**Available data:**
-- Opening Marker --

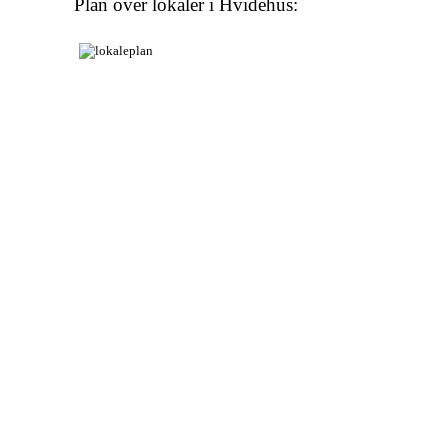
Plan over lokaler i Hvidehus:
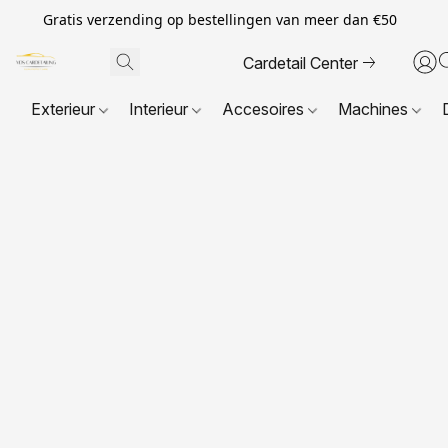
Gratis verzending op bestellingen van meer dan €50
Cardetail Center
Exterieur
Interieur
Accesoires
Machines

-- Closing Marker --

**What is required:** Those lines from the one with "Gratis verzending op" through the last line of the material above are to be retyped exactly, with nothing else.

**Output:**
Gratis verzending op bestellingen van meer dan €50
Cardetail Center
Exterieur
Interieur
Accesoires
Machines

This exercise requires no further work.